It's time that we set an example for our children and put down the devices. Here are some tips that will help you and your kids slowly unplug:
Remove the TV from the bedroom. Take the TV out of your room and your child's room. Screen time at bedtime has been shown to influence sleep patterns and lead to less sleep and increased behavior problems.
Ban electronics from the dinner table. Make mealtime an electronics-free zone – no TV, no smartphone, no tablet on the table. Eating with screens on makes you more likely to consume more calories and less likely to have a conversation with your child. Take the time to find out what happened in your child's day instead of reading posts about what's happening in other people's lives.
Put limitations on screen time.
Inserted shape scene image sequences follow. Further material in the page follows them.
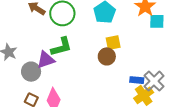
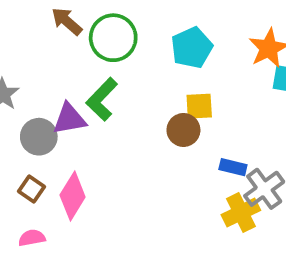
green L-shape: (61, 47) -> (102, 99), turned 140
blue rectangle: (137, 80) -> (233, 167), moved

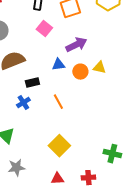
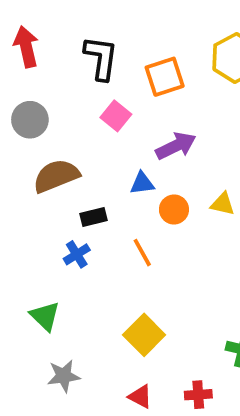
yellow triangle: (99, 68) -> (223, 204), moved
orange circle: (80, 72) -> (174, 209), moved
red triangle: (57, 179) -> (140, 397), turned 32

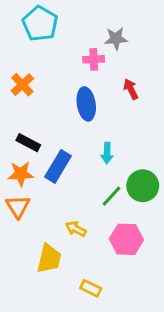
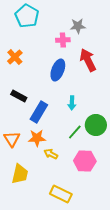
red arrow: (131, 89) -> (88, 60), size x1.6
blue ellipse: (86, 104) -> (58, 70), turned 30
orange star: (21, 174) -> (37, 138), moved
yellow trapezoid: (49, 259) -> (20, 174), moved
yellow rectangle: (91, 288) -> (61, 194), size x1.5

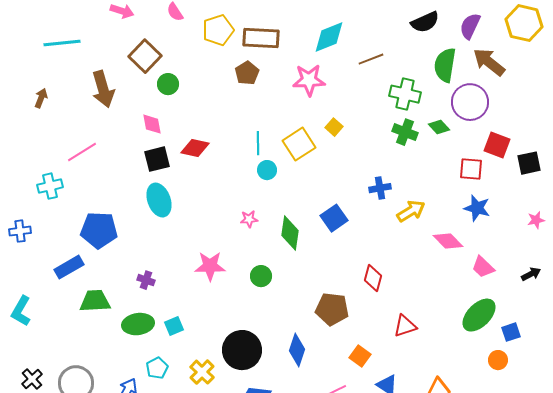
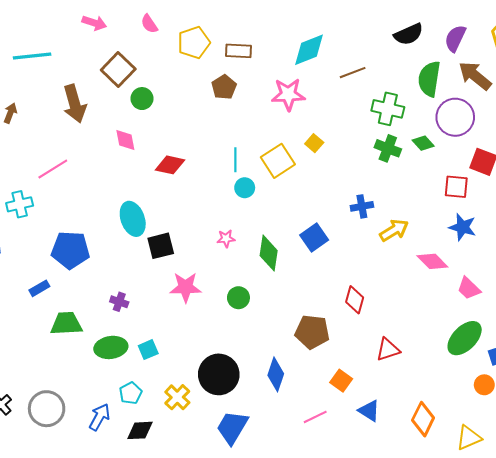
brown rectangle: (261, 38) -> (238, 51), size x0.7
black square: (157, 159) -> (161, 246), moved
blue rectangle: (69, 267) -> (39, 288), size x0.7

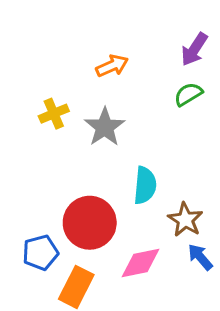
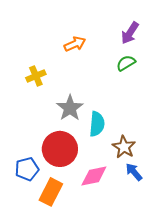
gray star: (105, 127) -> (70, 108), moved

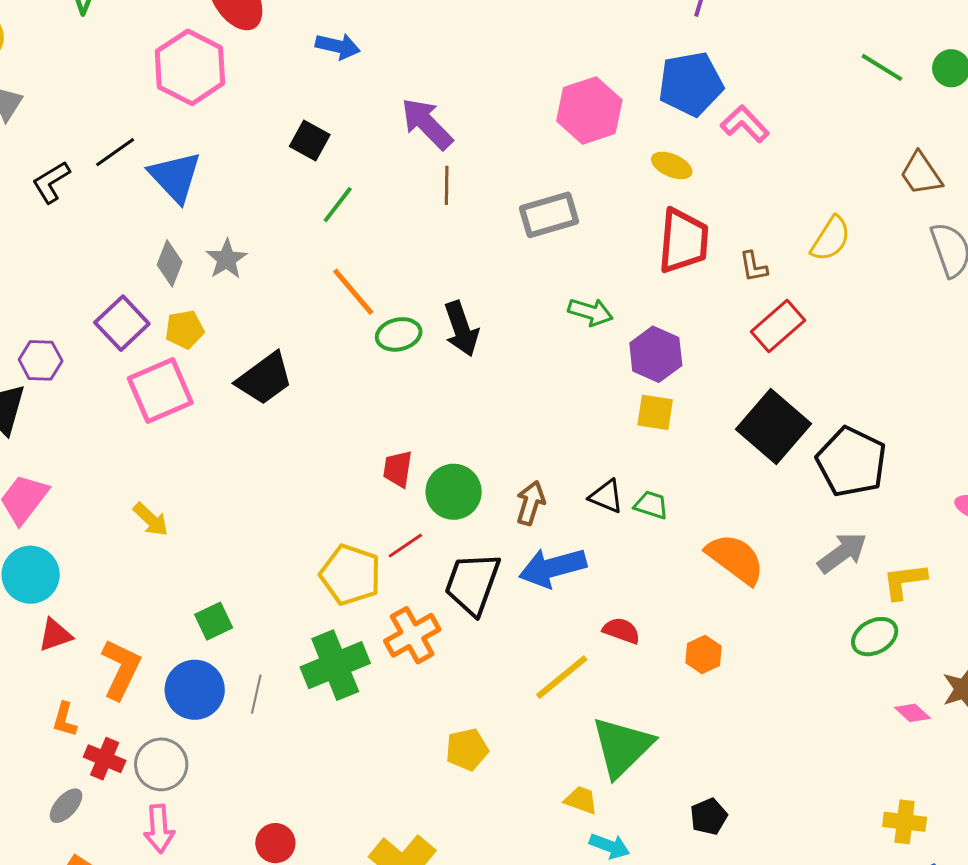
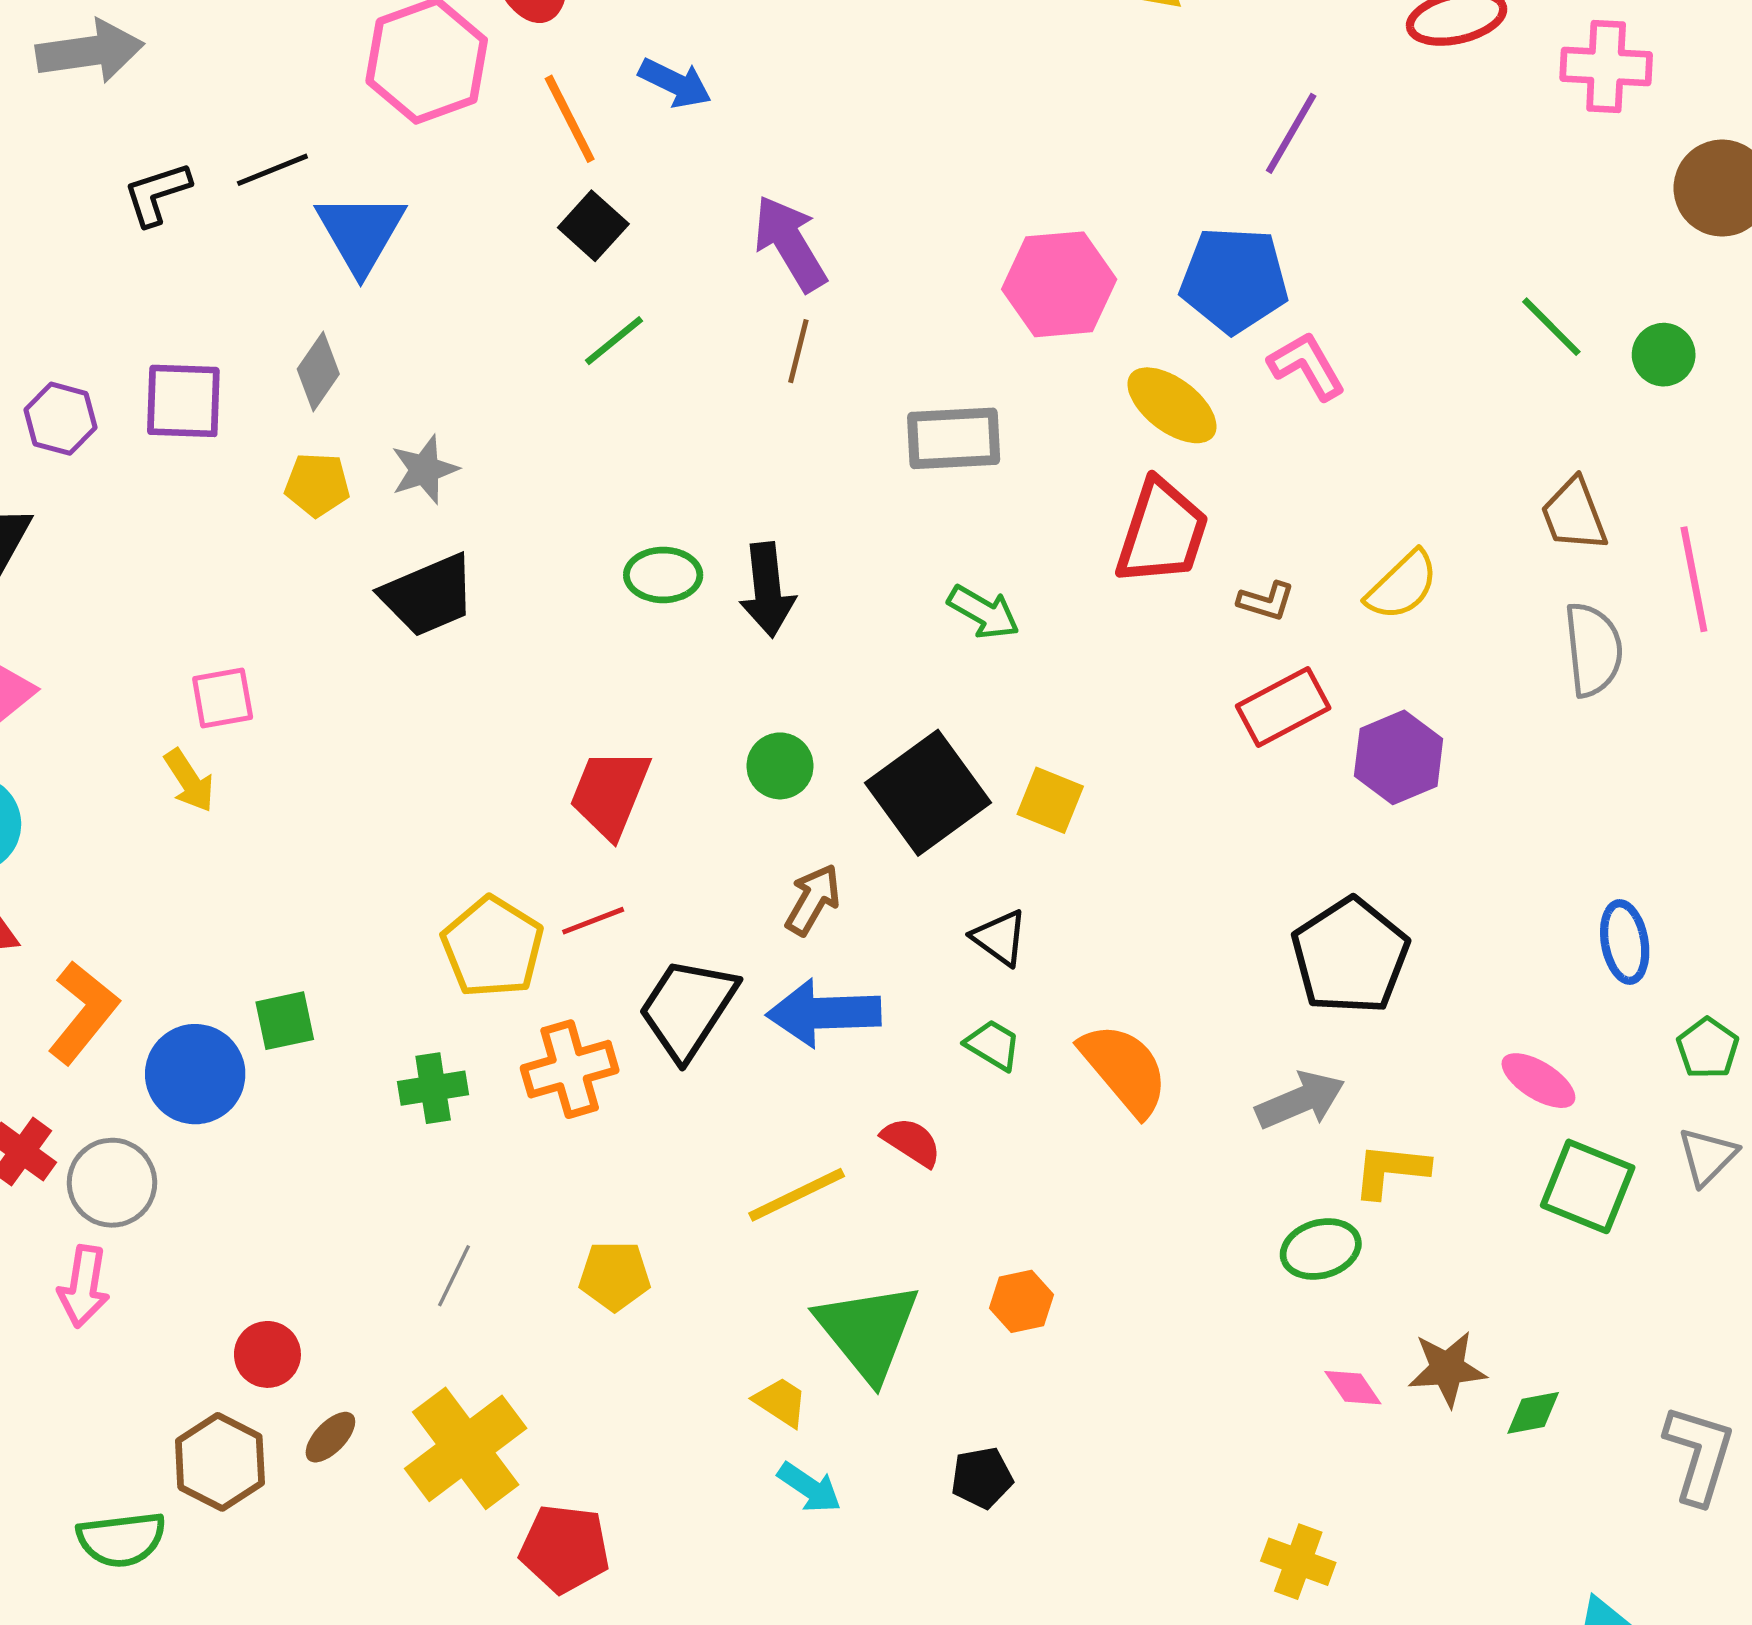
yellow ellipse: (672, 165) -> (1172, 405), size x1.4
gray star: (226, 259) -> (424, 470), moved
brown L-shape: (754, 267) -> (1266, 601), turned -76
orange line: (353, 292) -> (570, 119), moved
purple square: (122, 323) -> (183, 401), moved, turned 32
purple hexagon: (656, 354) -> (1399, 757), moved
purple hexagon: (41, 360) -> (61, 419), moved
pink square: (160, 390) -> (223, 698), moved, size x0.6
black square: (774, 427) -> (928, 793), moved
red trapezoid: (398, 469) -> (610, 793), size x1.5
green circle: (454, 492) -> (780, 766), moved, size x0.7
black triangle: (606, 496) -> (1000, 938), moved
green trapezoid: (651, 505) -> (993, 1045), moved
green square: (214, 621) -> (285, 1021), moved
orange hexagon: (703, 654) -> (1022, 1301), moved
green cross: (335, 665) -> (433, 1088), size x0.6
gray line: (256, 694) -> (454, 1276), moved
green triangle: (622, 747) -> (868, 1331), turned -38

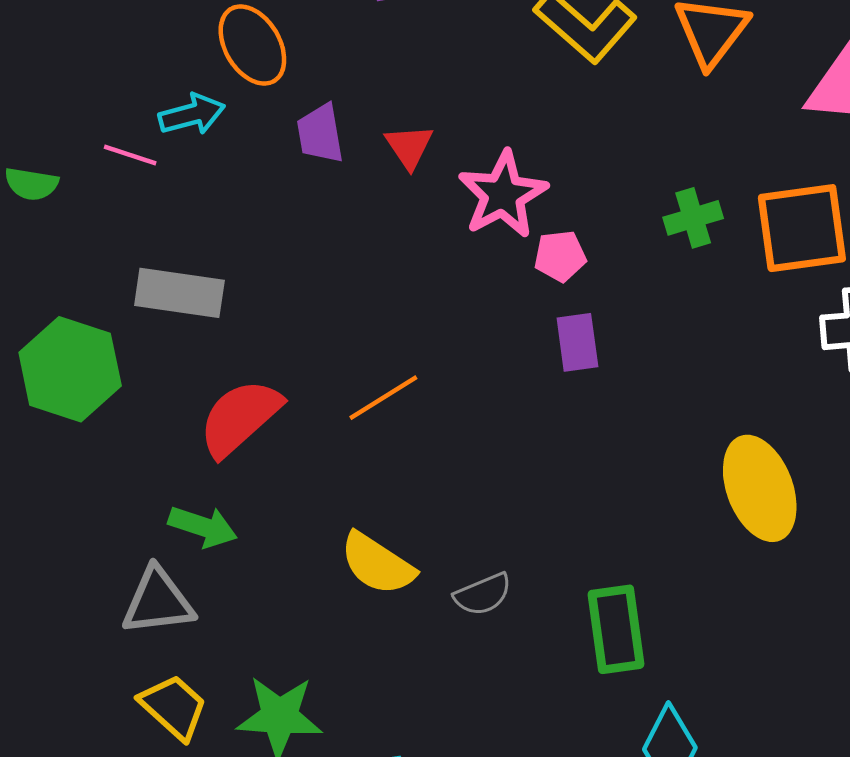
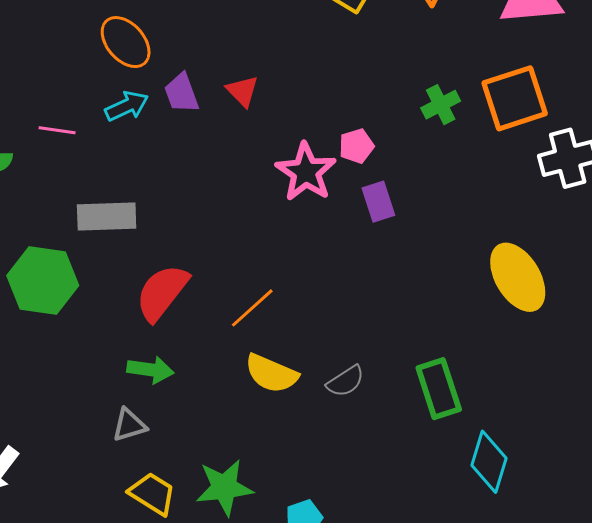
cyan arrow: (192, 114) -> (127, 106), moved
pink star: (503, 195) -> (306, 172), moved
orange line: (383, 398) -> (252, 308), moved
gray triangle: (158, 601) -> (129, 425), size x0.7

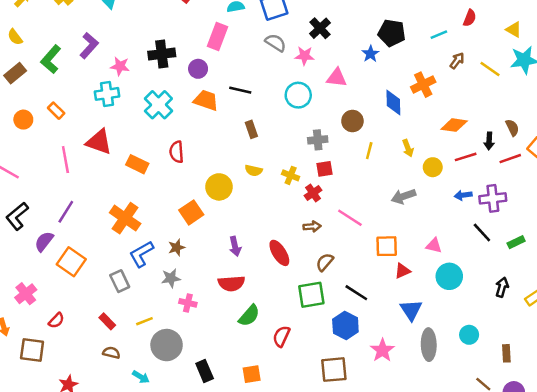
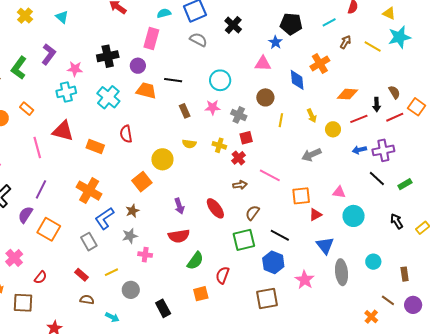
pink star: (305, 56) -> (213, 107), moved
pink triangle: (337, 78) -> (263, 64), moved
gray cross: (318, 140) -> (239, 115), turned 35
black arrow: (502, 287) -> (397, 221), turned -42
gray circle: (167, 345) -> (131, 290), size x0.7
orange square: (252, 374) -> (201, 294), moved

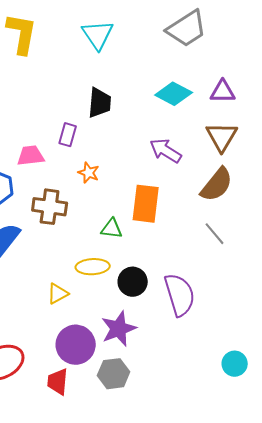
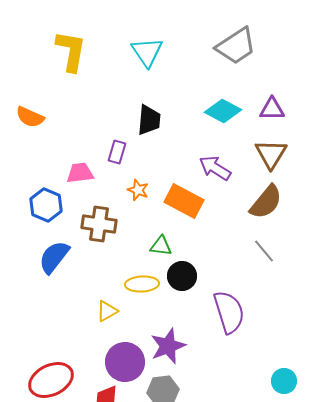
orange rectangle: (146, 204) -> (184, 201), moved, turned -69
black circle: (133, 282) -> (182, 276), moved

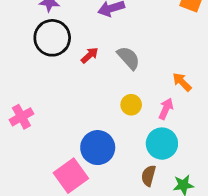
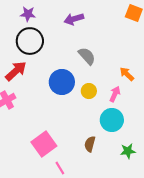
red arrow: (90, 55) -> (16, 71), moved, size x1.6
blue circle: (98, 148) -> (62, 82), moved
brown semicircle: (149, 176) -> (90, 144), moved

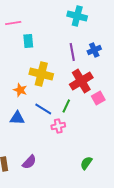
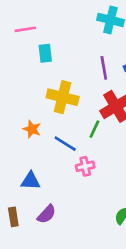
orange star: (20, 90) -> (32, 129), moved
green line: (66, 106) -> (94, 129), moved
blue triangle: (17, 118) -> (31, 181), moved

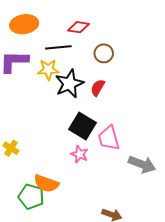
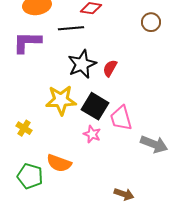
brown circle: (104, 53) -> (151, 22), moved
yellow star: (48, 70) -> (61, 100), moved, size x1.4
green pentagon: (31, 197) -> (30, 176), moved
Limit as much screen time as possible – ideally no more than one hour per day. The more our children use electronics, the less physical activity they do. Fight the boredom by making a list of things to do to keep the kids occupied.
Set aside play time. Show your child he or she is more important than the screen, and do things the old-fashioned way. Play with your kids, and let their imaginations run wild. Take them to the park, a museum or help them build a fort in the living room.
Get interactive with your children. There are times when screens are OK, but if you're going to use electronics, use them together as a family in an interactive way.
This summer, make a resolution to unplug as much as possible. By doing so, you'll not only create more memories with your children, you'll also help improve your family's well-being.